If the NZ Post trial is successful, hydrogen powered trucks could provide a relatively quick pathway to lower the emissions of its heavy transport fleet.
“We are a basic believer in green hydrogen as a fuel.” Post’s Sustainability Manager Dawn Baggaley told Newsroom.
“It appeals because our trucks don’t have a lot of down time (refuelling with hydrogen takes a similar time to diesel).NZ Post has already made significant investments in EVs for last mile delivery, but Baggaley says hydrogen fuel cell trucks can a play a significant role in long haul parcel movement.”
“Ninety-seven percent of our carbon footprint is fuel burn and 25 percent of that comes from heavy freight.

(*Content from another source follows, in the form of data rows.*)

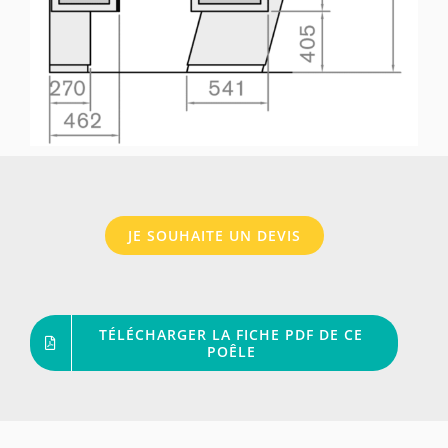
JE SOUHAITE UN DEVIS
TÉLÉCHARGER LA FICHE PDF DE CE
POÊLE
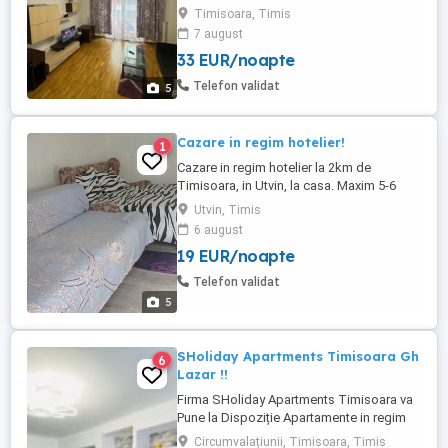
apartamentele sunt utilate și mobilate la
Timisoara, Timis
nivel de lux , preț 175 ron Disponibil pentru
7 august
închiriere pe termen scurt zilnic weekend
33 EUR/noapte
Bucură-te de confortul unei locuințe
moderne, complet mobilate și utilate,
Telefon validat
5
perfectă pentru ...
Cazare in regim hotelier!
1
Cazare in regim hotelier la 2km de
Timisoara, in Utvin, la casa. Maxim 5-6
persoane. Dormitor, bucatarie si baie. 50
Utvin, Timis
lei de persoană pe noapte.
6 august
19 EUR/noapte
Telefon validat
5
SHoliday Apartments Timisoara Gh
6
Lazar !!
Firma SHoliday Apartments Timisoara va
Pune la Dispoziție Apartamente in regim
Hotelier de la : 1 camera la 2 camere sau 3
Circumvalațiunii, Timisoara, Timis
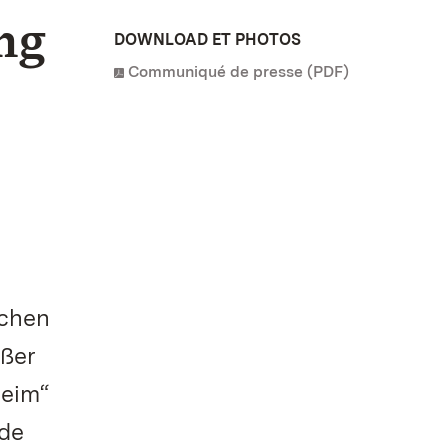
ng
DOWNLOAD ET PHOTOS
Communiqué de presse (PDF)
ichen
ßer
heim“
nde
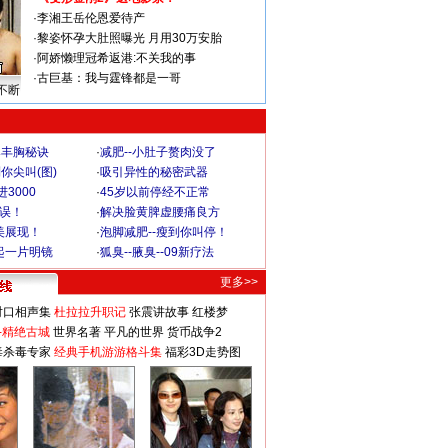
·
李湘王岳伦恩爱待产
·
黎姿怀孕大肚照曝光 月用30万安胎
·
阿娇懒理冠希返港:不关我的事
·
古巨基：我与霆锋都是一哥
不断
爆丰胸秘诀
·
减肥--小肚子赘肉没了
你尖叫(图)
·
吸引异性的秘密武器
3000
·
45岁以前停经不正常
不误！
·
解决脸黄脾虚腰痛良方
美展现！
·
泡脚减肥--瘦到你叫停！
起一片明镜
·
狐臭--腋臭--09新疗法
更多>>
对口相声集
杜拉拉升职记
张震讲故事
红楼梦
-精绝古城
世界名著
平凡的世界
货币战争2
毒杀毒专家
经典手机游游格斗集
福彩3D走势图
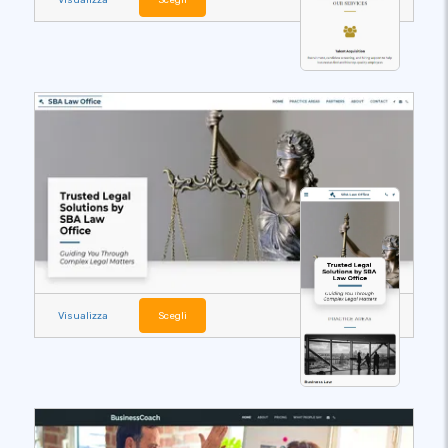
Visualizza
Scegli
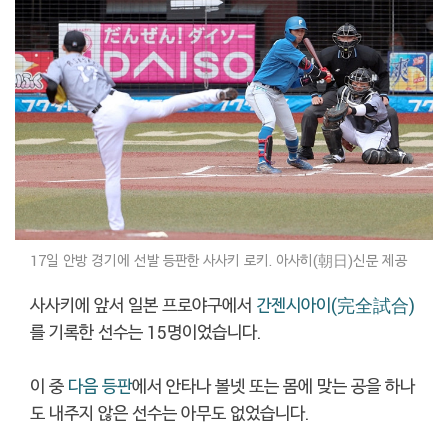
17일 안방 경기에 선발 등판한 사사키 로키. 아사히(朝日)신문 제공
사사키에 앞서 일본 프로야구에서
간젠시아이(完全試合)
를 기록한 선수는 15명이었습니다.
이 중
다음 등판
에서 안타나 볼넷 또는 몸에 맞는 공을 하나
도 내주지 않은 선수는 아무도 없었습니다.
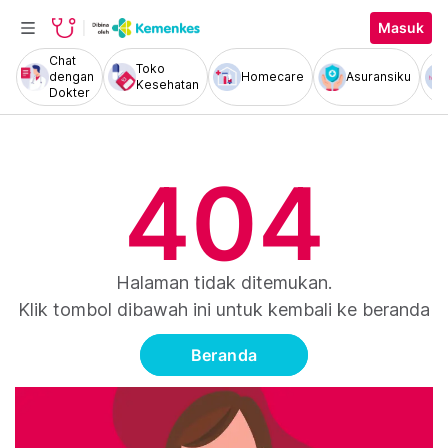
Masuk
Chat
Toko
dengan
Homecare
Asuransiku
Kesehatan
Dokter
404
Halaman tidak ditemukan.
Klik tombol dibawah ini untuk kembali ke beranda
Beranda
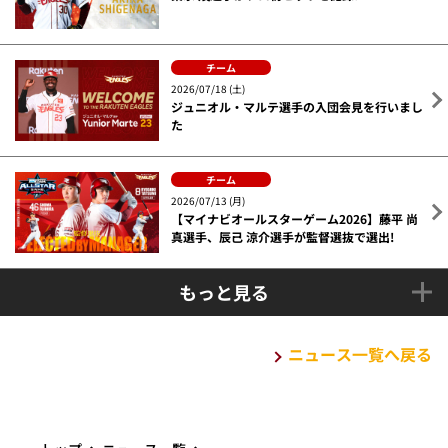
チーム
2026/07/18 (土)
ジュニオル・マルテ選手の入団会見を行いまし
た
チーム
2026/07/13 (月)
【マイナビオールスターゲーム2026】藤平 尚
真選手、辰己 涼介選手が監督選抜で選出!
もっと見る
ニュース一覧へ戻る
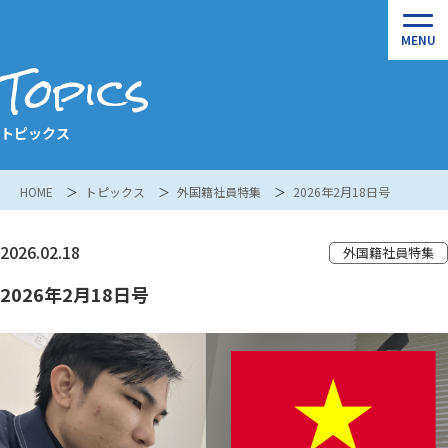
Topics
トピックス
HOME
トピックス
外国籍社員特集
2026年2月18日号
2026.02.18
外国籍社員特集
2026年2月18日号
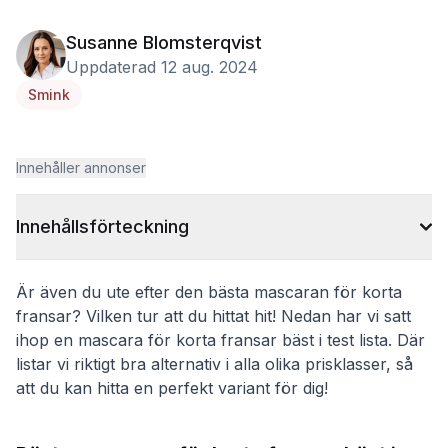
Susanne Blomsterqvist
Uppdaterad 12 aug. 2024
Smink
Innehåller annonser
Innehållsförteckning
Är även du ute efter den bästa mascaran för korta
fransar? Vilken tur att du hittat hit! Nedan har vi satt
ihop en mascara för korta fransar bäst i test lista. Där
listar vi riktigt bra alternativ i alla olika prisklasser, så
att du kan hitta en perfekt variant för dig!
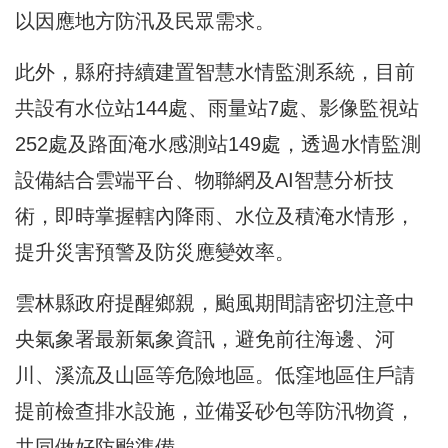
以因應地方防汛及民眾需求。
此外，縣府持續建置智慧水情監測系統，目前
共設有水位站144處、雨量站7處、影像監視站
252處及路面淹水感測站149處，透過水情監測
設備結合雲端平台、物聯網及AI智慧分析技
術，即時掌握轄內降雨、水位及積淹水情形，
提升災害預警及防災應變效率。
雲林縣政府提醒鄉親，颱風期間請密切注意中
央氣象署最新氣象資訊，避免前往海邊、河
川、溪流及山區等危險地區。低窪地區住戶請
提前檢查排水設施，並備妥砂包等防汛物資，
共同做好防颱準備。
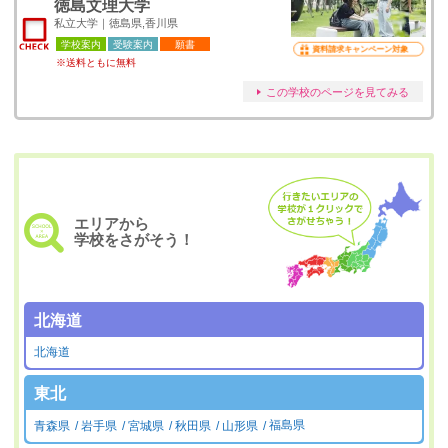
徳島文理大学
私立大学｜徳島県,香川県
学校案内
受験案内
願書
資料請求キャンペーン対象
※送料ともに無料
この学校のページを見てみる
エリアから
学校をさがそう！
北海道
北海道
東北
青森県
岩手県
宮城県
秋田県
山形県
福島県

“We think the price of hydrogen trucks and hydrogen fuel will start coming down in 2025/26 which will make it a lot more economically attractive.”
NZ Post CEO David Walsh gave an indication of the XCIENT’s potential to cut the company’s emissions.
“This truck will take over from one of our heavy-laden emission diesel trucks saving around 170 tonnes of CO2 a year and that’s the equivalent of 100 normal vehicles. After testing the truck in August, we will hand it over to one of our valued contractors.”
Baggaley thinks it will take six months of operating the XCIENT Fuel Cell to collect enough data to analyse the trucks’ overall performance.
“The trial will be around Auckland to see if it is working well. Then the Auckland – Waikato run and Auckland to Whangarei.
“We need to operate the vehicle in all weather conditions, see what it does in the real world and then we need to look at the total cost of ownership.”
Initially, the trial is confined to in and around Auckland because the Government-supported refuelling infrastructure being built by Hiringa Energy is behind schedule. NZ Post’s truck will be refuelled in Auckland with green hydrogen produced by BOC at its Glenbrook plant.
Hiringa and its partner in the project, Waitomo, have broken ground on a commercial refuelling site in Palmerston North but it and other plants that were expected to open in South Auckland, Hamilton and Tauranga by last month have been delayed due to supply chain problems.
The first station in the nationwide network (100 stations by 2030) is now expected to be online in early 2023.
Woods downplayed the impact of the delay saying it gave the country time to balance the demand side of the hydrogen equation.
“There is no point rolling out a refuelling network if there aren’t vehicles to use it. Build it and they will come is not the way to do it…. We need to be strategic and work in partnership with business.”
Hyundai NZ’s CEO says there is strong interest from other heavy transport operators following NZ Post’s lead in trialling hydrogen as a zero-emission alternative to diesel trucks.
“Heavy transport emissions are notoriously hard to offset, as electric battery vehicle alternatives can’t offer companies the same productivity. Larger trucks are driven all day, every day over long distances. Taking multiple hours out to recharge a battery regularly is time the truck can’t be on the road. Hydrogen technology is an important solution for New Zealand.”
Sinclair says the XCIENT’s performance in Switzerland gives him confidence that the local trials here will be successful.
“We have learnt that they are reliable, and they have accumulated over 4 million kilometres. Although our topography is similar to Switzerland’s it is not exactly the same so there will be many things we will learn in New Zealand and that is good for everyone.”